In Gradient Boosting, two hyperparameters are strongly connected:

- learning_rate
- n_estimators

These parameters work together:

- A **smaller learning rate** requires **more trees** to reach good performance  
- A **larger learning rate** may need **fewer trees** but risks overfitting

This trade-off is one of the most important practical aspects of boosting.

To observe this relationship, we train multiple models with different
combinations of learning rate and number of trees.


In [5]:
rates = [0.01,0.05,0.1,0.5]
trees = [50,100,200,300]

results=[]

for lr in rates:
    for n in trees:
        model = GradientBoostingClassifier(
            learning_rate = lr,
            n_estimators = n,
            random_state = 42
        )
        model.fit(X_train,y_train)

        test_acc = accuracy_score(y_test,model.predict(X_test))

        results.append({
            "Learning Rate": lr,
            "Trees": n,
            "Test Accuracy": test_acc
        })

pd.DataFrame(results)

Unnamed: 0,Learning Rate,Trees,Test Accuracy
0,0.01,50,0.938596
1,0.01,100,0.921053
2,0.01,200,0.929825
3,0.01,300,0.921053
4,0.05,50,0.929825
5,0.05,100,0.947368
6,0.05,200,0.95614
7,0.05,300,0.95614
8,0.1,50,0.947368
9,0.1,100,0.95614


### Interpretation

The results usually show a clear pattern:

- With very small learning rates (e.g., 0.01), performance is low with few trees
  but improves steadily as the number of trees increases.

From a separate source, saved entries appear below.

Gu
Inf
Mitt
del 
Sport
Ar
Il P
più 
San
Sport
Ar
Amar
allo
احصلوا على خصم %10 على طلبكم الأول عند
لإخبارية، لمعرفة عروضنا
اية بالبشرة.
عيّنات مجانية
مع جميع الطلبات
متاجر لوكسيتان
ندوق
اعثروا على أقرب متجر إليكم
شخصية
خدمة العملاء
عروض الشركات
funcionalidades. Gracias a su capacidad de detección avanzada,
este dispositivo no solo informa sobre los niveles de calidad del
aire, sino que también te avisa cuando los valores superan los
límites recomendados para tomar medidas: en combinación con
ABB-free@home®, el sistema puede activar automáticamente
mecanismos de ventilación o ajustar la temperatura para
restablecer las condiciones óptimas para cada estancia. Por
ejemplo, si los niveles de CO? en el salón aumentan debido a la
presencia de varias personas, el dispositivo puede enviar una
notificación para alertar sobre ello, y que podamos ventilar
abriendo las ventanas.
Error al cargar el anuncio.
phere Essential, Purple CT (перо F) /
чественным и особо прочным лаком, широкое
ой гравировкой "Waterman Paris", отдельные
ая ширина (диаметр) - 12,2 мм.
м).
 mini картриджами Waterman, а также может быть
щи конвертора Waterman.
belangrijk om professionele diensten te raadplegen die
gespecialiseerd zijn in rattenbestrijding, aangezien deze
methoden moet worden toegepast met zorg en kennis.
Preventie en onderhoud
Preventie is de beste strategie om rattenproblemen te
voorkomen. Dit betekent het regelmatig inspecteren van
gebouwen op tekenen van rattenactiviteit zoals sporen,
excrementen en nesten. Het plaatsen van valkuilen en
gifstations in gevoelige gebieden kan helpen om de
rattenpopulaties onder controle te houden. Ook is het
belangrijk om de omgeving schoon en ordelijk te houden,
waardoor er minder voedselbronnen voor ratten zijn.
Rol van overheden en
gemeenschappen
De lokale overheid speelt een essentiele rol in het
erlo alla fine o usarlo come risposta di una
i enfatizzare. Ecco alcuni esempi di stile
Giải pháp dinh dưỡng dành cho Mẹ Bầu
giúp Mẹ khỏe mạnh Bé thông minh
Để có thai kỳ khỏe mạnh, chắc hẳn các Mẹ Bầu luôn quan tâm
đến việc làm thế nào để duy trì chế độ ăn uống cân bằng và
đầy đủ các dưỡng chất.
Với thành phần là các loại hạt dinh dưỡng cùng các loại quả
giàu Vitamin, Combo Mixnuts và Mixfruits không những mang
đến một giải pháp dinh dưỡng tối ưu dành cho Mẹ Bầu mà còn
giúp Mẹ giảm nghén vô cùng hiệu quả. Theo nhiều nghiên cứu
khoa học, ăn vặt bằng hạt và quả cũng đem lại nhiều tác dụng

- With higher learning rates (e.g., 0.1), good accuracy may be reached quickly,
  but adding too many trees can lead to overfitting.

This demonstrates that optimal boosting performance depends on balancing
learning rate and number of estimators together rather than tuning them
independently.

---

# Notebook Summary — Week 4 Day 6

In this notebook, we focused on practical hyperparameter tuning for
Gradient Boosting models and understanding how to control overfitting.

### What was done
- Trained a default Gradient Boosting model as baseline
- Tuned key hyperparameters using GridSearchCV
- Compared tuned and default model performance
- Analyzed interaction between learning rate and number of trees
- Observed how boosting behavior changes with different parameter choices

### Key Learnings
- Gradient Boosting is highly sensitive to hyperparameters
- Lower learning rate with more trees often gives better generalization
- Tuning does not always guarantee better test accuracy
- Cross-validation optimizes validation performance, not final test performance
- Understanding parameter interactions is more important than blind search

### Final Outcome
A deeper understanding was gained of how to tune boosting models effectively
and how to interpret cases where default settings may outperform tuned models.